| WORK ITEM |
Count the lines containing "تخفیف" in the entries underneath, and state that count without anything else.

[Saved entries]
--- START ---

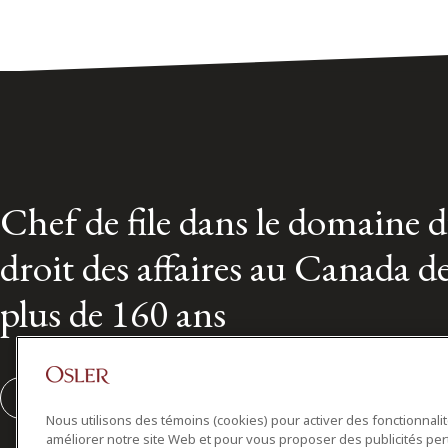
Chef de file dans le domaine 
droit des affaires au Canada d
plus de 160 ans
S'abonner
Nous utilisons des témoins (cookies) pour activer des fonctionnali
améliorer notre site Web et pour vous proposer des publicités per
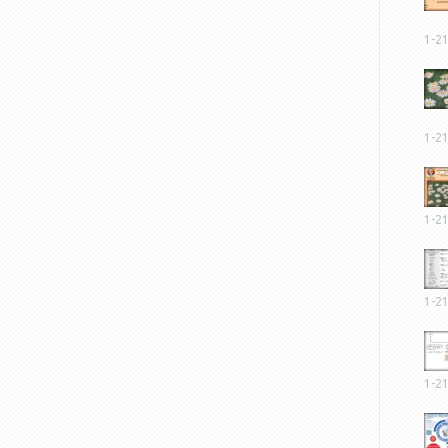
1-2
1-2
1-2
1-2
1-2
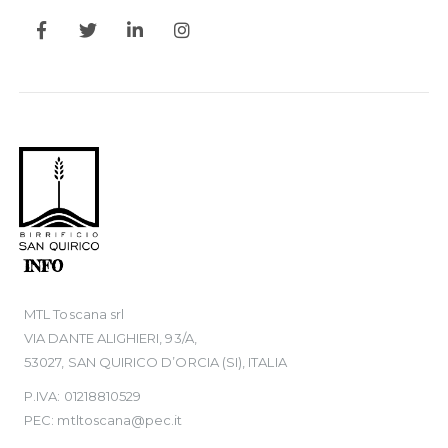
INFO
MTL Toscana srl
VIA DANTE ALIGHIERI, 93/A,
53027, SAN QUIRICO D’ORCIA (SI), ITALIA
P.IVA: 01218810529
PEC: mtltoscana@pec.it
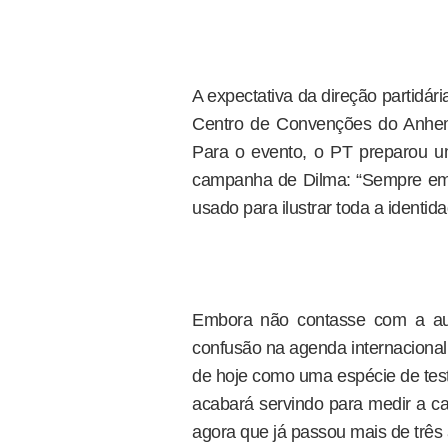
A expectativa da direção partidá
Centro de Convenções do Anhemb
Para o evento, o PT preparou u
campanha de Dilma: “Sempre em fr
usado para ilustrar toda a identid
Embora não contasse com a au
confusão na agenda internacional 
de hoje como uma espécie de test
acabará servindo para medir a ca
agora que já passou mais de três 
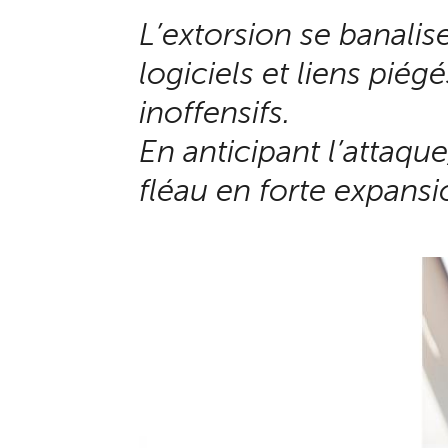
L’extorsion se banalis
logiciels et liens p
inoffensifs.
En anticipant l’attaque
fléau en forte expansi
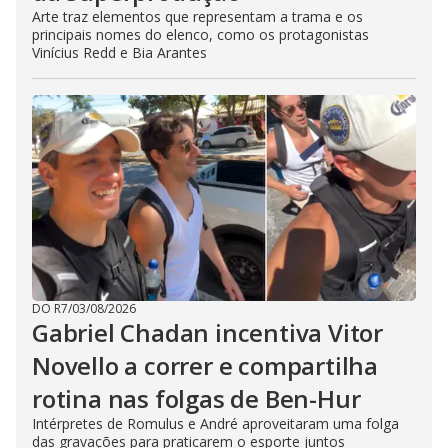
Arte traz elementos que representam a trama e os
principais nomes do elenco, como os protagonistas
Vinícius Redd e Bia Arantes
DO R7
/
03/08/2026
Gabriel Chadan incentiva Vitor
Novello a correr e compartilha
rotina nas folgas de Ben-Hur
Intérpretes de Romulus e André aproveitaram uma folga
das gravações para praticarem o esporte juntos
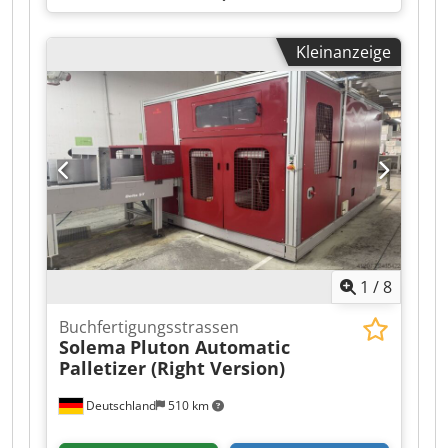
Kleinanzeige
1
/
8
Buchfertigungsstrassen
Solema
Pluton Automatic
Palletizer (Right Version)
Deutschland
510 km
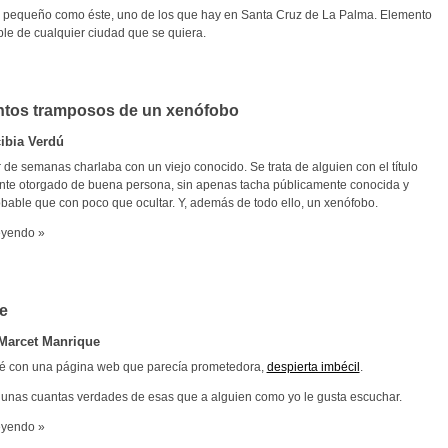
pequeño como éste, uno de los que hay en Santa Cruz de La Palma. Elemento
ble de cualquier ciudad que se quiera.
tos tramposos de un xenófobo
ibia Verdú
de semanas charlaba con un viejo conocido. Se trata de alguien con el título
e otorgado de buena persona, sin apenas tacha públicamente conocida y
obable que con poco que ocultar. Y, además de todo ello, un xenófobo.
eyendo »
e
Marcet Manrique
é con una página web que parecía prometedora,
despierta imbécil
.
 unas cuantas verdades de esas que a alguien como yo le gusta escuchar.
eyendo »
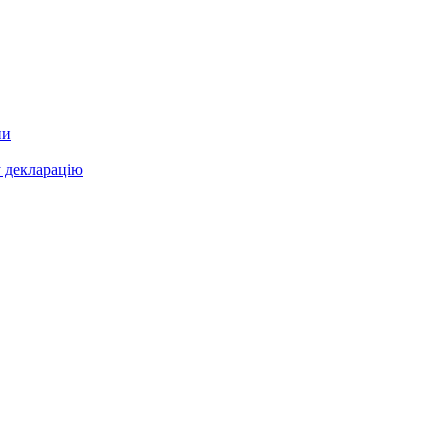
ни
у декларацію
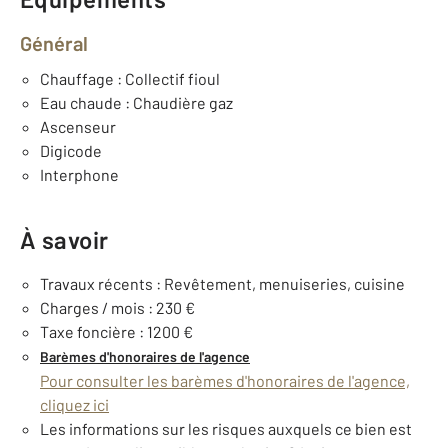
Général
Chauffage : Collectif fioul
Eau chaude : Chaudière gaz
Ascenseur
Digicode
Interphone
À savoir
Travaux récents : Revêtement, menuiseries, cuisine
Charges / mois : 230 €
Taxe foncière : 1200 €
Barèmes d'honoraires de l'agence
Pour consulter les barèmes d'honoraires de l'agence,
cliquez ici
Les informations sur les risques auxquels ce bien est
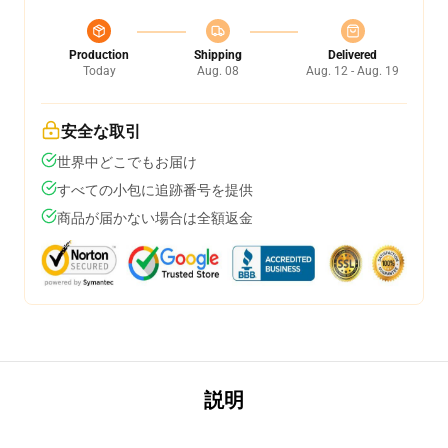
Production
Shipping
Delivered
Today
Aug. 08
Aug. 12 - Aug. 19
安全な取引
世界中どこでもお届け
すべての小包に追跡番号を提供
商品が届かない場合は全額返金
説明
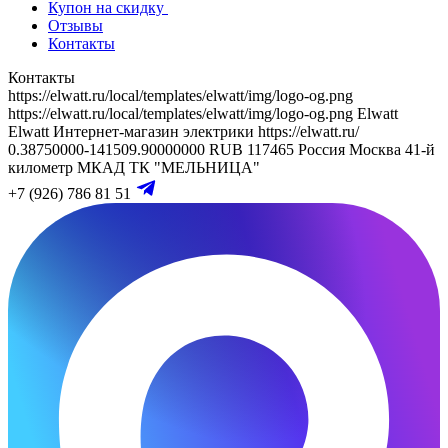
Купон на скидку
Отзывы
Контакты
Контакты
https://elwatt.ru/local/templates/elwatt/img/logo-og.png
https://elwatt.ru/local/templates/elwatt/img/logo-og.png
Elwatt
Elwatt
Интернет-магазин электрики
https://elwatt.ru/
0.38750000-141509.90000000 RUB
117465
Россия
Москва
41-й
километр МКАД
ТК "МЕЛЬНИЦА"
+7 (926) 786 81 51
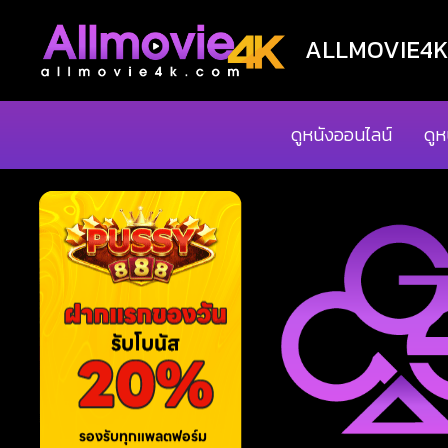
ALLMOVIE4K ด
ดูหนังออนไลน์
ดูห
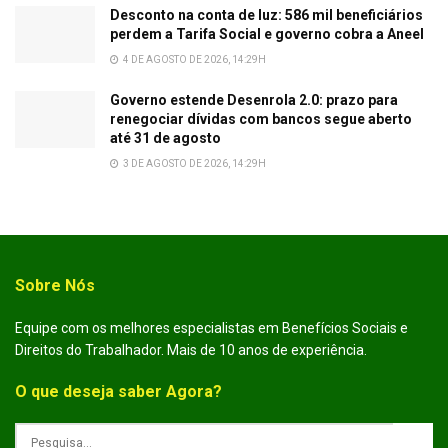
Desconto na conta de luz: 586 mil beneficiários
perdem a Tarifa Social e governo cobra a Aneel
4 DE AGOSTO DE 2026, 14:29H
Governo estende Desenrola 2.0: prazo para
renegociar dívidas com bancos segue aberto
até 31 de agosto
3 DE AGOSTO DE 2026, 14:29H
Sobre Nós
Equipe com os melhores especialistas em Benefícios Sociais e
Direitos do Trabalhador. Mais de 10 anos de experiência.
O que deseja saber Agora?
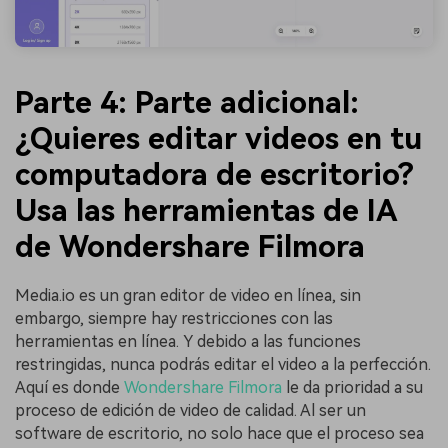
󠀰Parte 4: Parte adicional:
¿Quieres editar videos en tu
computadora de escritorio?󠀲󠀡
Usa las herramientas de IA
de Wondershare Filmora󠀲󠀡󠀢
Media.io es un gran editor de video en línea, sin
embargo, siempre hay restricciones con las
herramientas en línea. Y debido a las funciones
restringidas, nunca podrás editar el video a la perfección.
Aquí es donde
Wondershare Filmora
le da prioridad a su
proceso de edición de video de calidad. Al ser un
software de escritorio, no solo hace que el proceso sea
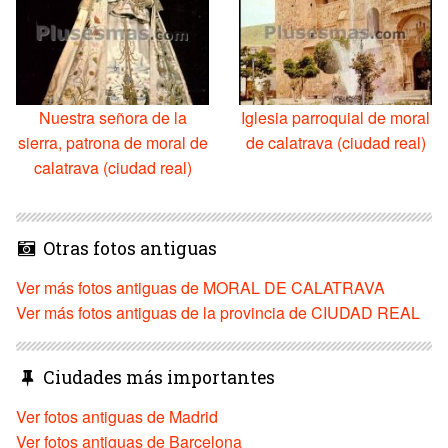
Nuestra señora de la
Iglesia parroquial de moral
sierra, patrona de moral de
de calatrava (ciudad real)
calatrava (ciudad real)
Otras fotos antiguas
Ver más fotos antiguas de MORAL DE CALATRAVA
Ver más fotos antiguas de la provincia de CIUDAD REAL
Ciudades más importantes
Ver fotos antiguas de Madrid
Ver fotos antiguas de Barcelona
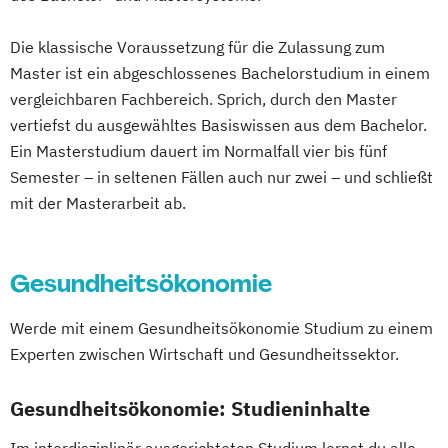
Die klassische Voraussetzung für die Zulassung zum
Master ist ein abgeschlossenes Bachelorstudium in einem
vergleichbaren Fachbereich. Sprich, durch den Master
vertiefst du ausgewähltes Basiswissen aus dem Bachelor.
Ein Masterstudium dauert im Normalfall vier bis fünf
Semester – in seltenen Fällen auch nur zwei – und schließt
mit der Masterarbeit ab.
Gesundheitsökonomie
Werde mit einem Gesundheitsökonomie Studium zu einem
Experten zwischen Wirtschaft und Gesundheitssektor.
Gesundheitsökonomie: Studieninhalte
Im interdisziplinär ausgerichteten Studium lernst du alle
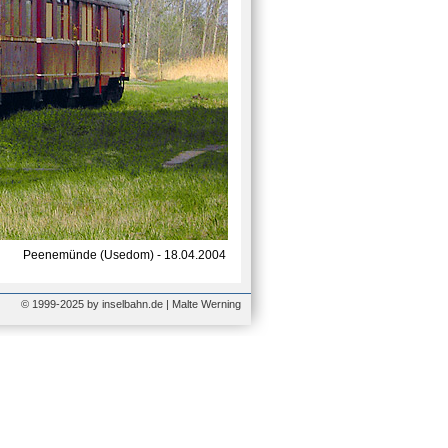
Peenemünde (Usedom) - 18.04.2004
© 1999-2025 by inselbahn.de | Malte Werning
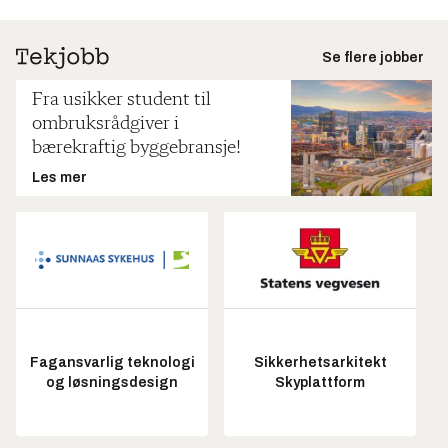
Se flere jobber
Fra usikker student til
ombruksrådgiver i
bærekraftig byggebransje!
Les mer
Fagansvarlig teknologi
Sikkerhetsarkitekt
og løsningsdesign
Skyplattform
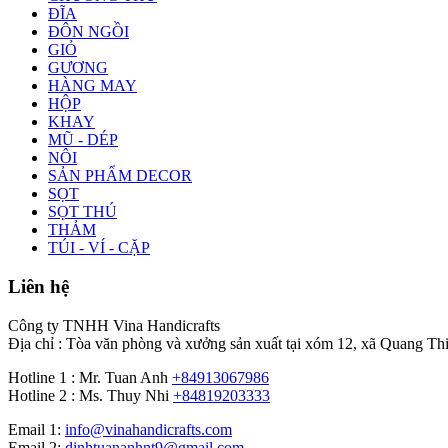
ĐĨA
ĐÔN NGỒI
GIỎ
GƯƠNG
HÀNG MAY
HỘP
KHAY
MŨ - DÉP
NÔI
SẢN PHẨM DECOR
SỌT
SỌT THÚ
THẢM
TÚI - VÍ - CẶP
Liên hệ
Công ty TNHH Vina Handicrafts
Địa chỉ : Tòa văn phòng và xưởng sản xuất tại xóm 12, xã Quang Th
Hotline 1 : Mr. Tuan Anh
+84913067986
Hotline 2 : Ms. Thuy Nhi
+84819203333
Email 1:
info@vinahandicrafts.com
Email 2:
dinhtuananhnt9@gmail.com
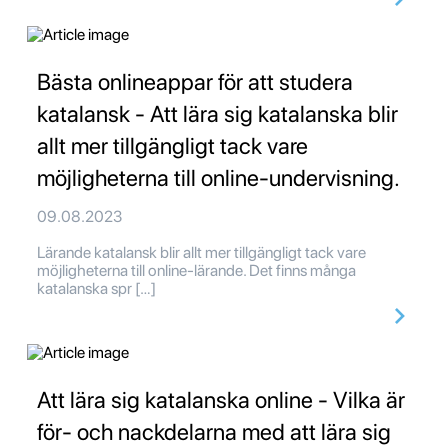
Bästa onlineappar för att studera
katalansk - Att lära sig katalanska blir
allt mer tillgängligt tack vare
möjligheterna till online-undervisning.
09.08.2023
Lärande katalansk blir allt mer tillgängligt tack vare
möjligheterna till online-lärande. Det finns många
katalanska spr […]
Att lära sig katalanska online - Vilka är
för- och nackdelarna med att lära sig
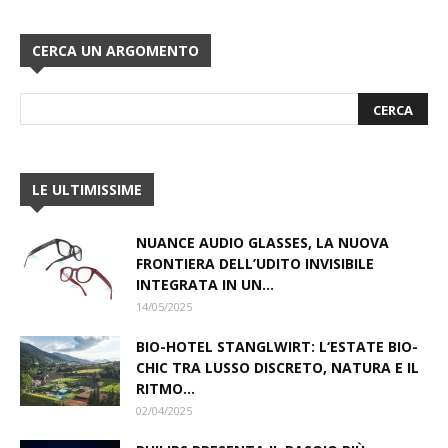
CERCA UN ARGOMENTO
LE ULTIMISSIME
NUANCE AUDIO GLASSES, LA NUOVA
FRONTIERA DELL’UDITO INVISIBILE
INTEGRATA IN UN...
14/05/2025
BIO-HOTEL STANGLWIRT: L‘ESTATE BIO-
CHIC TRA LUSSO DISCRETO, NATURA E IL
RITMO...
02/04/2025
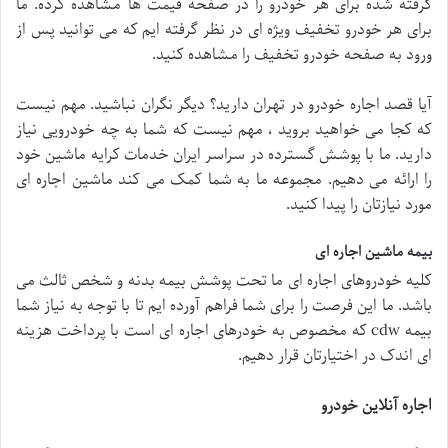
گرفته شده برای هر خودرو را در صفحه قیمت ها مشاهده کرده. ما
برای هر خودرو تخفیف ویژه ای در نظر گرفته ایم که می توانید پس از
ورود به صفحه خودرو تخفیف را مشاهده کنید.
آیا قصد اجاره خودرو در تهران دارید؟ دیگر نگران نباشید. مهم نیست
که کجا می خواهید بروید ، مهم نیست که شما به چه خودرویی نیاز
دارید. ما با پوشش گسترده در سراسر ایران خدمات کرایه ماشین خود
را ارائه می دهیم. مجموعه ما به شما کمک می کند ماشین اجاره ای
مورد نیازتان را پیدا کنید.
بیمه ماشین اجاره ای
کلیه خودروهای اجاره ای ما تحت پوشش بیمه بدنه و شخص ثالث می
باشد. ما این فرصت را برای شما فراهم آورده ایم تا با توجه به نیاز شما
بیمه cdw که مخصوص به خودرهای اجاره ای است با پرداخت هزینه
ای اندک در اختیارتان قرار دهیم.
اجاره آنلاین خودرو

--- END ---

| ANSWER BOX |
2